● WHAT YOU ARE ASKED TO DO:
Below is a listing. Set down exactly the lines from the one containing "wavelength infrared radiation." through the one containing "scalable technology solution.", both ends included, and leave out the rest.

● DATA EXCERPTS:

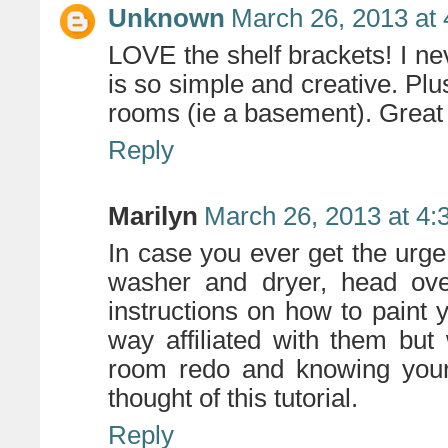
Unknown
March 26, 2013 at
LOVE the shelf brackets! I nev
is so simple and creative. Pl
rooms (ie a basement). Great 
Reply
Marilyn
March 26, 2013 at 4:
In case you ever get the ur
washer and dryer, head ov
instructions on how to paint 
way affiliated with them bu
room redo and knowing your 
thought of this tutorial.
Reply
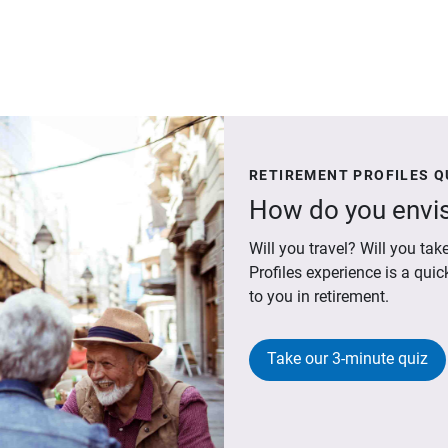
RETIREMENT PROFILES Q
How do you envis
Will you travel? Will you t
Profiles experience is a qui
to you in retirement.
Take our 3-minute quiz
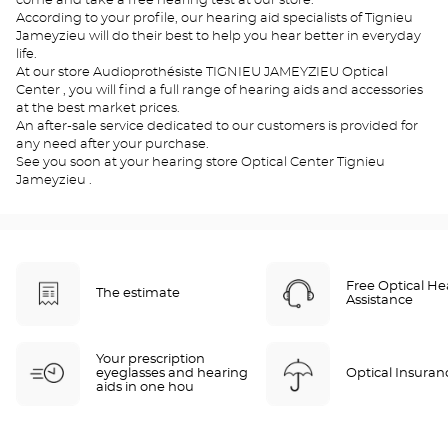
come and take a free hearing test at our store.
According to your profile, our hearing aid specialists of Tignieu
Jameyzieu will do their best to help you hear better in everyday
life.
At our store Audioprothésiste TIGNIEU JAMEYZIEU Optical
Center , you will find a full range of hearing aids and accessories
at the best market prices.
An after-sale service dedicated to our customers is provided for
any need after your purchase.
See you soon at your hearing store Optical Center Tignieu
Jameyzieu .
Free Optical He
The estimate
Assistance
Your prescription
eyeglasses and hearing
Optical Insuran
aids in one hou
--
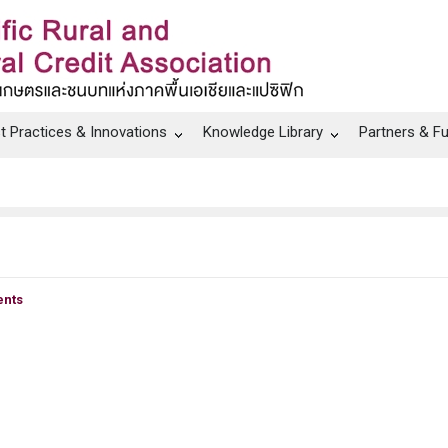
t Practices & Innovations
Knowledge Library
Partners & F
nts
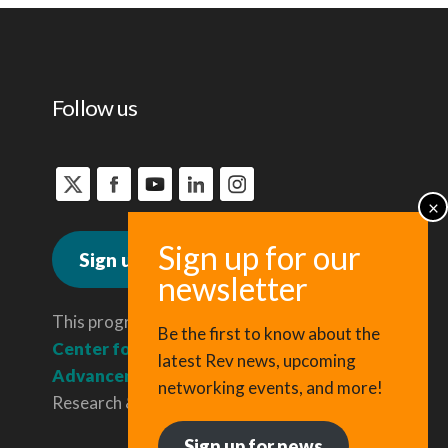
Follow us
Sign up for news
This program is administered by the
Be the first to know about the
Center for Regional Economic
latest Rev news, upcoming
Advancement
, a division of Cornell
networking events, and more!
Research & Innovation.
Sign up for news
---
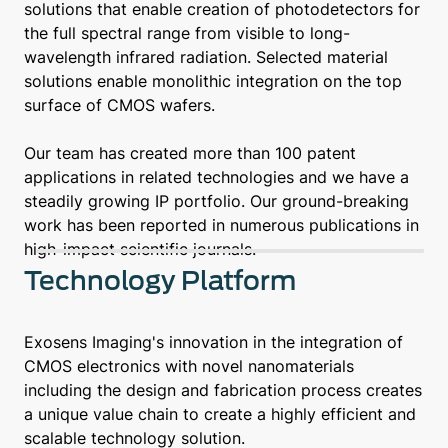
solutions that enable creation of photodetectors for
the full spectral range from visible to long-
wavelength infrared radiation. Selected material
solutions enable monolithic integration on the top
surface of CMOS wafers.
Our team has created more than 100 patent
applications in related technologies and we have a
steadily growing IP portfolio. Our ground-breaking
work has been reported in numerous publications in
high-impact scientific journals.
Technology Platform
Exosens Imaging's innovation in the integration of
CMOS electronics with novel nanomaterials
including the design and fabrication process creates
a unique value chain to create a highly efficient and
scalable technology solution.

● ANSWER TO THE EXERCISE:
wavelength infrared radiation. Selected material
solutions enable monolithic integration on the top
surface of CMOS wafers.
Our team has created more than 100 patent
applications in related technologies and we have a
steadily growing IP portfolio. Our ground-breaking
work has been reported in numerous publications in
high-impact scientific journals.
Technology Platform
Exosens Imaging's innovation in the integration of
CMOS electronics with novel nanomaterials
including the design and fabrication process creates
a unique value chain to create a highly efficient and
scalable technology solution.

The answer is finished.